Exercise description: The answer must be the full listing, written out exactly.

Information:
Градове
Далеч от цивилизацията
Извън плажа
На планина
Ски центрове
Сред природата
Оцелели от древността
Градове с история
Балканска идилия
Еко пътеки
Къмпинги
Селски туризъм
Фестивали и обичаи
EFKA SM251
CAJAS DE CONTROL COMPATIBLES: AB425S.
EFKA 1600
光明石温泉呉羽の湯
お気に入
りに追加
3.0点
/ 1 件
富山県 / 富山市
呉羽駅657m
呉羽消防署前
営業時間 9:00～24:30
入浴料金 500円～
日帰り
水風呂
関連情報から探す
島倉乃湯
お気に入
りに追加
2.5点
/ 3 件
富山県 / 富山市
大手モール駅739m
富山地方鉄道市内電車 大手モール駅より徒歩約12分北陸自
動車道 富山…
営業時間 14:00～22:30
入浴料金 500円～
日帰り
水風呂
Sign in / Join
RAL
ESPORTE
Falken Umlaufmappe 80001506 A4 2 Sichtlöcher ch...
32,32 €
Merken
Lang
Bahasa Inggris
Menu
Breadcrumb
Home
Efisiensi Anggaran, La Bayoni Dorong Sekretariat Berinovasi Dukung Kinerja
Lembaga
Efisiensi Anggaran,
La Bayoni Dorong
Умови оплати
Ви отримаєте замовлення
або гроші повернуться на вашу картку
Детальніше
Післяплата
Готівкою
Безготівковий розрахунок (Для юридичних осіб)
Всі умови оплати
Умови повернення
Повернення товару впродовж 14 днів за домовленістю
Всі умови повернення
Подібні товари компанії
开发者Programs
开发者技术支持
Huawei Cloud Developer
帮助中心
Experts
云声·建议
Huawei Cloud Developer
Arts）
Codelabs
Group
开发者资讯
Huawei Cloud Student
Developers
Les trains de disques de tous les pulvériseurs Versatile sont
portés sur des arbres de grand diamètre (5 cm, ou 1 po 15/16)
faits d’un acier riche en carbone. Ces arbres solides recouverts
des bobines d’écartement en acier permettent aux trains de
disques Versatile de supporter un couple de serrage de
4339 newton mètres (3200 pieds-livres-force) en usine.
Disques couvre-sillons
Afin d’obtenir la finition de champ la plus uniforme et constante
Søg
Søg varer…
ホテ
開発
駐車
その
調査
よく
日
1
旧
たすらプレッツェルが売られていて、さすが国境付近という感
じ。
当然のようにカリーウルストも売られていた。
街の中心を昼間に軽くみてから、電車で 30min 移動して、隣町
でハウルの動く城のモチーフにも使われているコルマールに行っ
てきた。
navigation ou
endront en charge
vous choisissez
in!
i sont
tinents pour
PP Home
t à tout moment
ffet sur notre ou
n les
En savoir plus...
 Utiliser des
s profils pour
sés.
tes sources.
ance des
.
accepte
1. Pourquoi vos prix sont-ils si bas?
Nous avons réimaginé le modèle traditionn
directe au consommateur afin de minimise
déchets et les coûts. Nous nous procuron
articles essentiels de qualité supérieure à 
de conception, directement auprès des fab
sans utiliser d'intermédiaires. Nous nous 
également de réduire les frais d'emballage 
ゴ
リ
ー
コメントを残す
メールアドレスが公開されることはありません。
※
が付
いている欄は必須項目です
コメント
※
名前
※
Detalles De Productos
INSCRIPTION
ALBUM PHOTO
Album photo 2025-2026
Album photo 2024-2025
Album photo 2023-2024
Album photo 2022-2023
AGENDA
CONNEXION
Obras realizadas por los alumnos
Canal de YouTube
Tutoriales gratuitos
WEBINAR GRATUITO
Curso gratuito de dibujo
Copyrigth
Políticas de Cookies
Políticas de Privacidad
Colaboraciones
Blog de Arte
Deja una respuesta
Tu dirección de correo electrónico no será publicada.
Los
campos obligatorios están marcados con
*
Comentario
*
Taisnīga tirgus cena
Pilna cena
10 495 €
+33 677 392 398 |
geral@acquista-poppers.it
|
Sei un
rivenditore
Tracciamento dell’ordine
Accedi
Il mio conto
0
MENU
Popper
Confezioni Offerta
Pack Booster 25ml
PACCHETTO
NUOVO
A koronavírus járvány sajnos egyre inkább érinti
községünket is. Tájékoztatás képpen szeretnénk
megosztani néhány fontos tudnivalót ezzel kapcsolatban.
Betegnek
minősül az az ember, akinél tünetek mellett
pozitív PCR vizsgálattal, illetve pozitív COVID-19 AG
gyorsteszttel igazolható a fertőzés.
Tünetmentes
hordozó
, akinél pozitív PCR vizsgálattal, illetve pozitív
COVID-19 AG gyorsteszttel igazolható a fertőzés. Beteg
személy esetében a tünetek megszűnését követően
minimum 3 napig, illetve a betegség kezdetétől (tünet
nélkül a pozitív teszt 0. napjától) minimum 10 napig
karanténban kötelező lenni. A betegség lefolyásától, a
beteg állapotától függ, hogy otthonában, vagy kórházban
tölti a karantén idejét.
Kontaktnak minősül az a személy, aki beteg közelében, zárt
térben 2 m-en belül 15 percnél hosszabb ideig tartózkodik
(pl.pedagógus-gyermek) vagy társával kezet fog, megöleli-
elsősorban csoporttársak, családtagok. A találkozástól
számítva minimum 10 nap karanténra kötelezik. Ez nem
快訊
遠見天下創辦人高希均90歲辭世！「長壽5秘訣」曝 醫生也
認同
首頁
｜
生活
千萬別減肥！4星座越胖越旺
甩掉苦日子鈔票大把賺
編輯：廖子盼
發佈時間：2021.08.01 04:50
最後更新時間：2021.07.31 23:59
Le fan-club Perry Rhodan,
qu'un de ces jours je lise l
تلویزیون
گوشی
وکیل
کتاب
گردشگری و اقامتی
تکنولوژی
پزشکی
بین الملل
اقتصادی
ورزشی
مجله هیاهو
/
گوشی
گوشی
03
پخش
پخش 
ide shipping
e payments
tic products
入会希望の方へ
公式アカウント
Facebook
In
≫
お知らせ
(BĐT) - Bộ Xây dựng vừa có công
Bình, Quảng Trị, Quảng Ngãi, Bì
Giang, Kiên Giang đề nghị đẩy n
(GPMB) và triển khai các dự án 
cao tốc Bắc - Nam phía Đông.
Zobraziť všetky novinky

Solution:
Градове
Далеч от цивилизацията
Извън плажа
На планина
Ски центрове
Сред природата
Оцелели от древността
Градове с история
Балканска идилия
Еко пътеки
Къмпинги
Селски туризъм
Фестивали и обичаи
EFKA SM251
CAJAS DE CONTROL COMPATIBLES: AB425S.
EFKA 1600
光明石温泉呉羽の湯
お気に入
りに追加
3.0点
/ 1 件
富山県 / 富山市
呉羽駅657m
呉羽消防署前
営業時間 9:00～24:30
入浴料金 500円～
日帰り
水風呂
関連情報から探す
島倉乃湯
お気に入
りに追加
2.5点
/ 3 件
富山県 / 富山市
大手モール駅739m
富山地方鉄道市内電車 大手モール駅より徒歩約12分北陸自
動車道 富山…
営業時間 14:00～22:30
入浴料金 500円～
日帰り
水風呂
Sign in / Join
RAL
ESPORTE
Falken Umlaufmappe 80001506 A4 2 Sichtlöcher ch...
32,32 €
Merken
Lang
Bahasa Inggris
Menu
Breadcrumb
Home
Efisiensi Anggaran, La Bayoni Dorong Sekretariat Berinovasi Dukung Kinerja
Lembaga
Efisiensi Anggaran,
La Bayoni Dorong
Умови оплати
Ви отримаєте замовлення
або гроші повернуться на вашу картку
Детальніше
Післяплата
Готівкою
Безготівковий розрахунок (Для юридичних осіб)
Всі умови оплати
Умови повернення
Повернення товару впродовж 14 днів за домовленістю
Всі умови повернення
Подібні товари компанії
开发者Programs
开发者技术支持
Huawei Cloud Developer
帮助中心
Experts
云声·建议
Huawei Cloud Developer
Arts）
Codelabs
Group
开发者资讯
Huawei Cloud Student
Developers
Les trains de disques de tous les pulvériseurs Versatile sont
portés sur des arbres de grand diamètre (5 cm, ou 1 po 15/16)
faits d’un acier riche en carbone. Ces arbres solides recouverts
des bobines d’écartement en acier permettent aux trains de
disques Versatile de supporter un couple de serrage de
4339 newton mètres (3200 pieds-livres-force) en usine.
Disques couvre-sillons
Afin d’obtenir la finition de champ la plus uniforme et constante
Søg
Søg varer…
ホテ
開発
駐車
その
調査
よく
日
1
旧
たすらプレッツェルが売られていて、さすが国境付近という感
じ。
当然のようにカリーウルストも売られていた。
街の中心を昼間に軽くみてから、電車で 30min 移動して、隣町
でハウルの動く城のモチーフにも使われているコルマールに行っ
てきた。
navigation ou
endront en charge
vous choisissez
in!
i sont
tinents pour
PP Home
t à tout moment
ffet sur notre ou
n les
En savoir plus...
 Utiliser des
s profils pour
sés.
tes sources.
ance des
.
accepte
1. Pourquoi vos prix sont-ils si bas?
Nous avons réimaginé le modèle traditionn
directe au consommateur afin de minimise
déchets et les coûts. Nous nous procuron
articles essentiels de qualité supérieure à 
de conception, directement auprès des fab
sans utiliser d'intermédiaires. Nous nous 
également de réduire les frais d'emballage 
ゴ
リ
ー
コメントを残す
メールアドレスが公開されることはありません。
※
が付
いている欄は必須項目です
コメント
※
名前
※
Detalles De Productos
INSCRIPTION
ALBUM PHOTO
Album photo 2025-2026
Album photo 2024-2025
Album photo 2023-2024
Album photo 2022-2023
AGENDA
CONNEXION
Obras realizadas por los alumnos
Canal de YouTube
Tutoriales gratuitos
WEBINAR GRATUITO
Curso gratuito de dibujo
Copyrigth
Políticas de Cookies
Políticas de Privacidad
Colaboraciones
Blog de Arte
Deja una respuesta
Tu dirección de correo electrónico no será publicada.
Los
campos obligatorios están marcados con
*
Comentario
*
Taisnīga tirgus cena
Pilna cena
10 495 €
+33 677 392 398 |
geral@acquista-poppers.it
|
Sei un
rivenditore
Tracciamento dell’ordine
Accedi
Il mio conto
0
MENU
Popper
Confezioni Offerta
Pack Booster 25ml
PACCHETTO
NUOVO
A koronavírus járvány sajnos egyre inkább érinti
községünket is. Tájékoztatás képpen szeretnénk
megosztani néhány fontos tudnivalót ezzel kapcsolatban.
Betegnek
minősül az az ember, akinél tünetek mellett
pozitív PCR vizsgálattal, illetve pozitív COVID-19 AG
gyorsteszttel igazolható a fertőzés.
Tünetmentes
hordozó
, akinél pozitív PCR vizsgálattal, illetve pozitív
COVID-19 AG gyorsteszttel igazolható a fertőzés. Beteg
személy esetében a tünetek megszűnését követően
minimum 3 napig, illetve a betegség kezdetétől (tünet
nélkül a pozitív teszt 0. napjától) minimum 10 napig
karanténban kötelező lenni. A betegség lefolyásától, a
beteg állapotától függ, hogy otthonában, vagy kórházban
tölti a karantén idejét.
Kontaktnak minősül az a személy, aki beteg közelében, zárt
térben 2 m-en belül 15 percnél hosszabb ideig tartózkodik
(pl.pedagógus-gyermek) vagy társával kezet fog, megöleli-
elsősorban csoporttársak, családtagok. A találkozástól
számítva minimum 10 nap karanténra kötelezik. Ez nem
快訊
遠見天下創辦人高希均90歲辭世！「長壽5秘訣」曝 醫生也
認同
首頁
｜
生活
千萬別減肥！4星座越胖越旺
甩掉苦日子鈔票大把賺
編輯：廖子盼
發佈時間：2021.08.01 04:50
最後更新時間：2021.07.31 23:59
Le fan-club Perry Rhodan,
qu'un de ces jours je lise l
تلویزیون
گوشی
وکیل
کتاب
گردشگری و اقامتی
تکنولوژی
پزشکی
بین الملل
اقتصادی
ورزشی
مجله هیاهو
/
گوشی
گوشی
03
پخش
پخش 
ide shipping
e payments
tic products
入会希望の方へ
公式アカウント
Facebook
In
≫
お知らせ
(BĐT) - Bộ Xây dựng vừa có công
Bình, Quảng Trị, Quảng Ngãi, Bì
Giang, Kiên Giang đề nghị đẩy n
(GPMB) và triển khai các dự án 
cao tốc Bắc - Nam phía Đông.
Zobraziť všetky novinky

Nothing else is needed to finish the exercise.